Your healthcare provider will also conduct a physical examination, and will check:
- Your entire body in terms of signs of/lack of maturation of your body and reproductive organs.
- Your penis and scrotum, checking for the presence of your vas deferens, tenderness or swelling of your epididymis, size of the testicles, the presence or absence of a varicocele, and any blockage of the ejaculatory duct (via exam through the rectum) as evidenced by enlarged seminal vesicles.
Your healthcare provider may also order the following tests:
- Measurement of testosterone and follicle-stimulating hormone (FSH) levels.
- Genetic testing.
- X-rays or ultrasound of the reproductive organs to see if there are any problems with the shape and size, and to see if there are tumors, blockages or an inadequate blood supply.
- Imaging of the brain to identify disorders of the hypothalamus or pituitary gland.
- Biopsy (tissue sampling) of the testes. A normal biopsy would mean a blockage is probable at some point in the sperm transport system. Sometimes, any sperm found in the testes is frozen for future analysis or can be used in assisted pregnancy.
How is azoospermia treated?
Treatment of azoospermia depends on the cause. Genetic testing and counseling are often an important part of understanding and treating azoospermia. Treatment approaches include:
- If a blockage is the cause of your azoospermia, surgery can unblock tubes or reconstruct and connect abnormal or never developed tubes.
- If low hormone production is the main cause, you may be given hormone treatments.

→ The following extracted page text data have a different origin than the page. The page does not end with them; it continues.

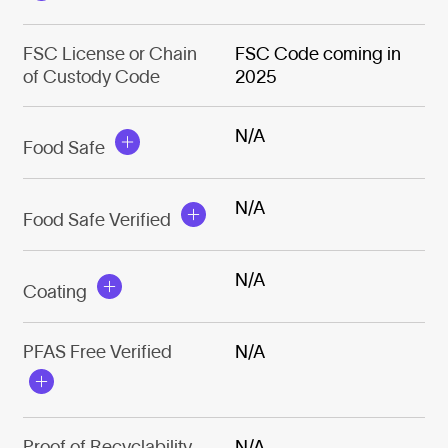
FSC License or Chain
FSC Code coming in
of Custody Code
2025
N/A
Food Safe
N/A
Food Safe Verified
N/A
Coating
PFAS Free Verified
N/A
Proof of Recyclability
N/A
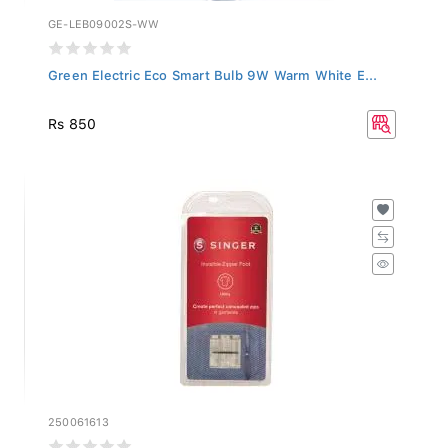
GE-LEB09002S-WW
Green Electric Eco Smart Bulb 9W Warm White E...
Rs 850
250061613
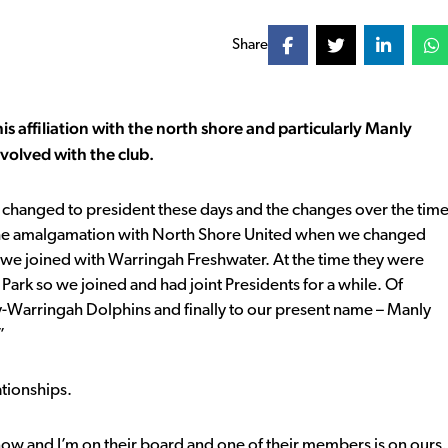
Share
his affiliation with the north shore and particularly Manly
nvolved with the club.
s changed to president these days and the changes over the tim
ee the amalgamation with North Shore United when we changed
we joined with Warringah Freshwater. At the time they were
Park so we joined and had joint Presidents for a while. Of
-Warringah Dolphins and finally to our present name – Manly
”
ationships.
 now and I’m on their board and one of their members is on ours.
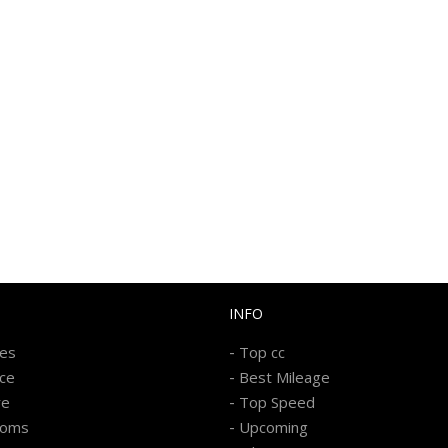
INFO
-
kes
Top cc
-
ice
Best Mileage
-
re
Top Speed
-
ooms
Upcoming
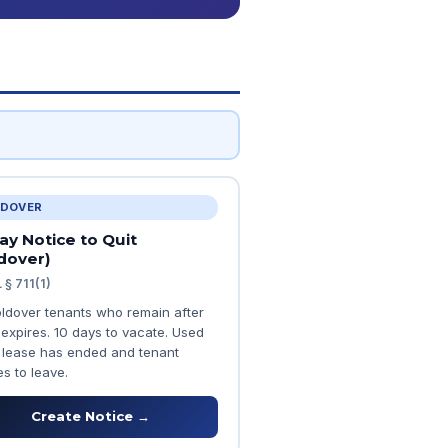
DOVER
ay Notice to Quit
dover)
 § 711(1)
oldover tenants who remain after
 expires. 10 days to vacate. Used
lease has ended and tenant
s to leave.
Create Notice →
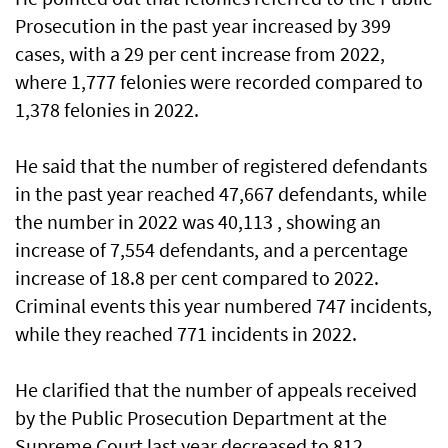
Prosecution in the past year increased by 399
cases, with a 29 per cent increase from 2022,
where 1,777 felonies were recorded compared to
1,378 felonies in 2022.
He said that the number of registered defendants
in the past year reached 47,667 defendants, while
the number in 2022 was 40,113 , showing an
increase of 7,554 defendants, and a percentage
increase of 18.8 per cent compared to 2022.
Criminal events this year numbered 747 incidents,
while they reached 771 incidents in 2022.
He clarified that the number of appeals received
by the Public Prosecution Department at the
Supreme Court last year decreased to 812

Hormones include follicle-stimulating hormone (FSH), human chorionic gonadotropin (HCG), clomiphene, anastrazole and letrozole.
- If a varicocele is the cause of poor sperm production, the problem veins can be tied off in a surgical procedure, keeping surrounding structures preserved.
- Sperm can be retrieved directly from the testicle with an extensive biopsy in some men
If living sperm are present, they can be retrieved from the testes, epididymis or vas deferens for assisted pregnancy procedures such as in vitro fertilization or intracytoplasmic sperm injection (the injection of one sperm into one egg). If the cause of azoospermia is thought to be something that could be passed on to children, your healthcare provider may recommend genetic analysis of your sperm before assisted fertilization procedures are considered.
How can azoospermia be prevented?
There is no known way to prevent the genetic problems that cause azoospermia. If your azoospermia is not a genetic problem, doing the following can help lessen the chance of azoospermia:
- Avoid activities that could injure the reproductive organs.
- Avoid exposure to radiation.
- Know the risks and benefits of medications that could harm sperm production.
- Avoid lengthy exposure of your testes to hot temperatures.
What is the long-term outlook for those with azoospermia?
Every cause of azoospermia has a different prognosis. Many causes of azoospermia can be reversed. You and your healthcare team will work together to determine the cause of your azoospermia and treatment options. Hormonal problems and obstructive causes of azoospermia are usually treatable and fertility can potentially be restored. If testicular disorders are the cause, it’s still possible to retrieve live sperm to be used in assisted reproductive techniques.